Energy Bill Gets Bad Review Doe Secretary Says Nation's Strategy is Not Working
Posted on: Tuesday, 11 October 2005, 00:00 CDT
By BILL MEDLEY, Courier & Press staff writer 464-7519 or medleyb@courierpress.com
The energy bill recently passed by Congress represents a "missed opportunity" to reduce the country's dependence on foreign sources of energy, a former U.S. energy secretary said Friday.
Federico Pena, who first served as Bill Clinton's transportation secretary before being named head of the Department of Energy, was in Evansville as part of his work with Toyota. Pena serves on a council aimed at helping the auto company improve its diversity efforts.
"I think our energy strategy is not working," Pena said when asked about the energy bill passed earlier this year. "We've got very little to show for it."
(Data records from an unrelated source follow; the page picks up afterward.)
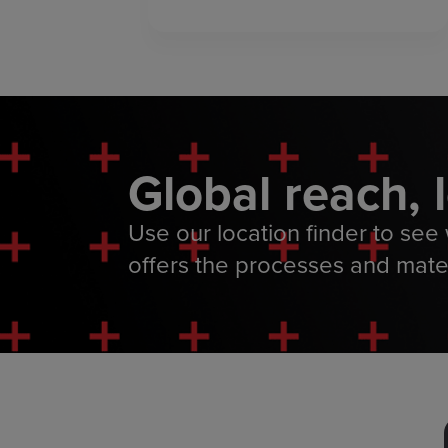
Global reach, 
Use our location finder to see w
offers the processes and mate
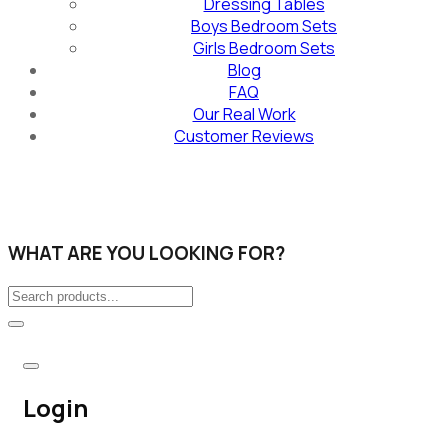
Dressing Tables
Boys Bedroom Sets
Girls Bedroom Sets
Blog
FAQ
Our Real Work
Customer Reviews
WHAT ARE YOU LOOKING FOR?
Login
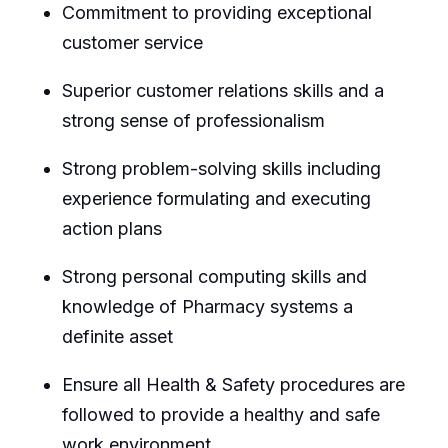
Commitment to providing exceptional
customer service
Superior customer relations skills and a
strong sense of professionalism
Strong problem-solving skills including
experience formulating and executing
action plans
Strong personal computing skills and
knowledge of Pharmacy systems a
definite asset
Ensure all Health & Safety procedures are
followed to provide a healthy and safe
work environment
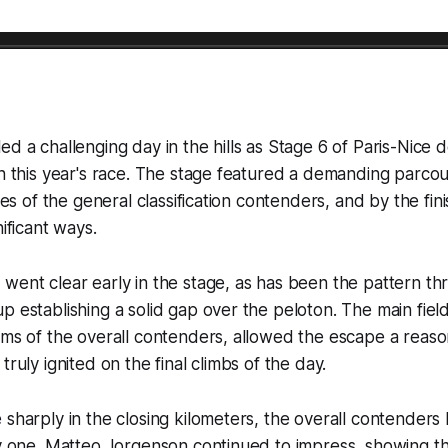
ed a challenging day in the hills as Stage 6 of Paris-Nice 
in this year's race. The stage featured a demanding parcou
ties of the general classification contenders, and by the fini
nificant ways.
went clear early in the stage, as has been the pattern th
p establishing a solid gap over the peloton. The main field
ams of the overall contenders, allowed the escape a reas
truly ignited on the final climbs of the day.
 sharply in the closing kilometers, the overall contender
by one. Matteo Jorgenson continued to impress, showing tha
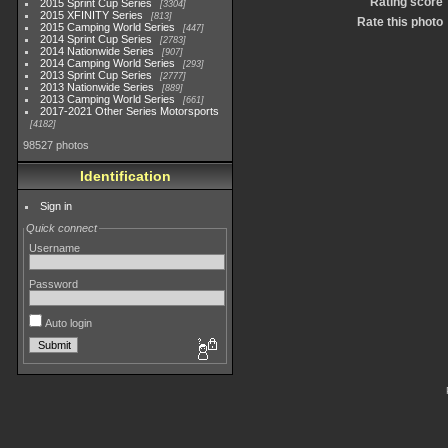
Rating score
2015 Sprint Cup Series
3304
2015 XFINITY Series
813
Rate this photo
2015 Camping World Series
447
2014 Sprint Cup Series
2783
2014 Nationwide Series
907
2014 Camping World Series
293
2013 Sprint Cup Series
2777
2013 Nationwide Series
889
2013 Camping World Series
661
2017-2021 Other Series Motorsports
4182
98527 photos
Identification
Sign in
Quick connect
Username
Password
Auto login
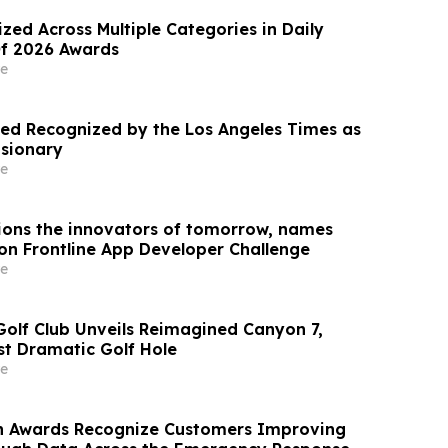
zed Across Multiple Categories in Daily
Of 2026 Awards
e
d Recognized by the Los Angeles Times as
isionary
e
ons the innovators of tomorrow, names
zon Frontline App Developer Challenge
e
Golf Club Unveils Reimagined Canyon 7,
st Dramatic Golf Hole
e
n Awards Recognize Customers Improving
Pena said a successful energy policy would work to reduce the country's dependence on foreign sources of oil while encouraging the development of alternative fuels, such as bio-fuels and wind energy. He also said he was disappointed that auto efficiency guidelines have not been revised and improved.
As secretary of energy from 1997-98, Pena oversaw the Energy Star program, an effort by the DOE and the Environmental Protection Agency to encourage manufacturers to develop more energy-efficient appliances and other goods. The program identified products that passed efficiency standards and labeled them "Energy Star" compliant.
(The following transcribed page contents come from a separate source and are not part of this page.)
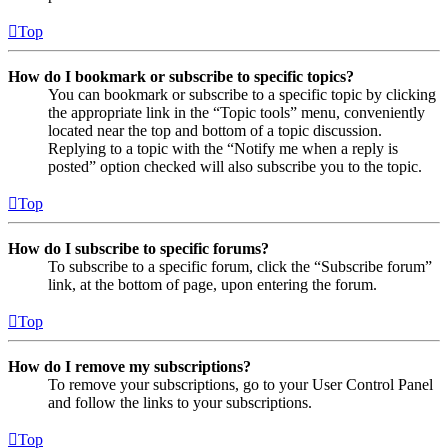
Top
How do I bookmark or subscribe to specific topics?
You can bookmark or subscribe to a specific topic by clicking
the appropriate link in the “Topic tools” menu, conveniently
located near the top and bottom of a topic discussion.
Replying to a topic with the “Notify me when a reply is
posted” option checked will also subscribe you to the topic.
Top
How do I subscribe to specific forums?
To subscribe to a specific forum, click the “Subscribe forum”
link, at the bottom of page, upon entering the forum.
Top
How do I remove my subscriptions?
To remove your subscriptions, go to your User Control Panel
and follow the links to your subscriptions.
Top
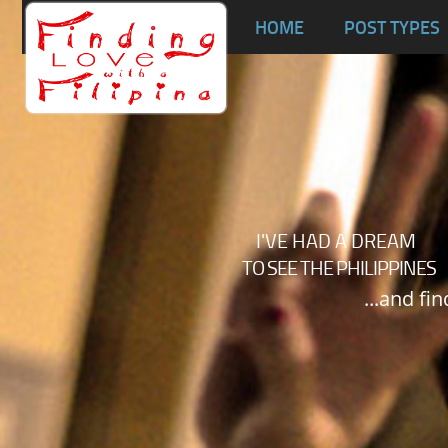
Ta
HOME
POST TYPES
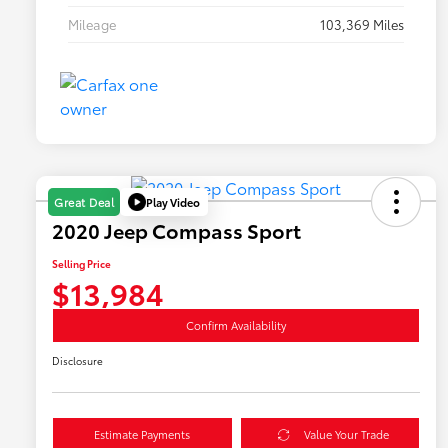
Mileage
103,369 Miles
Play Video
Great Deal
2020 Jeep Compass Sport
Selling Price
$13,984
Confirm Availability
Disclosure
Estimate Payments
Value Your Trade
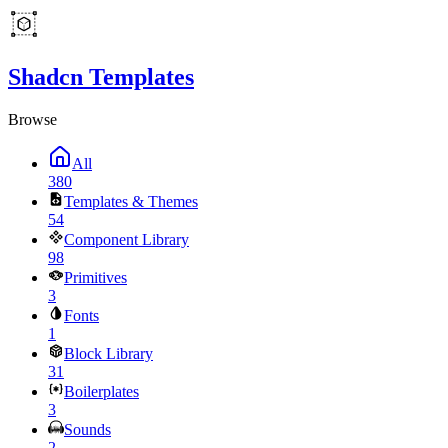
Shadcn Templates
Browse
All
380
Templates & Themes
54
Component Library
98
Primitives
3
Fonts
1
Block Library
31
Boilerplates
3
Sounds
2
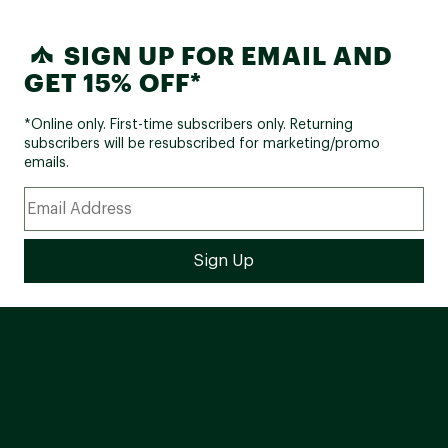
SIGN UP FOR EMAIL AND
GET 15% OFF*
*Online only. First-time subscribers only. Returning
subscribers will be resubscribed for marketing/promo
emails.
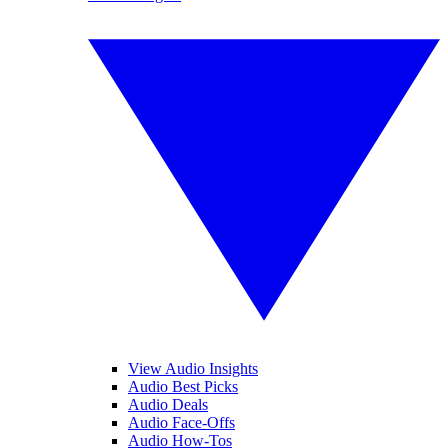
View Audio Insights
Audio Best Picks
Audio Deals
Audio Face-Offs
Audio How-Tos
"I think that program has languished," Pena said. "We could reduce the usage of electricity with programs like that."
Pena also said he was worried about how low-income households would handle heating costs this winter. The Department of Energy recently said natural gas prices could be up to 71 percent higher this year.
"Even if you're middle class, to see that increase is going to be huge," he said. "We have a lot of work to do."
But political pressure seems to be mounting and might force Congress to take another look at how to ease the pinch for consumers, he added.
Pena also discussed his work with Toyota and how the company is striving to improve the number of minority suppliers, employees, dealerships and financial service firms that it works with.
"Toyota is making great progress in this area," Pena said.
He also pointed to a recent study by the Michigan-based Center for Automotive Research that found Toyota paid $14.4 billion in wages in the U.S. in 2003. He said Toyota's emphasis on funding future development is key to its success.
"This company may be based on a foreign land, but this is a real American company. These are real American jobs."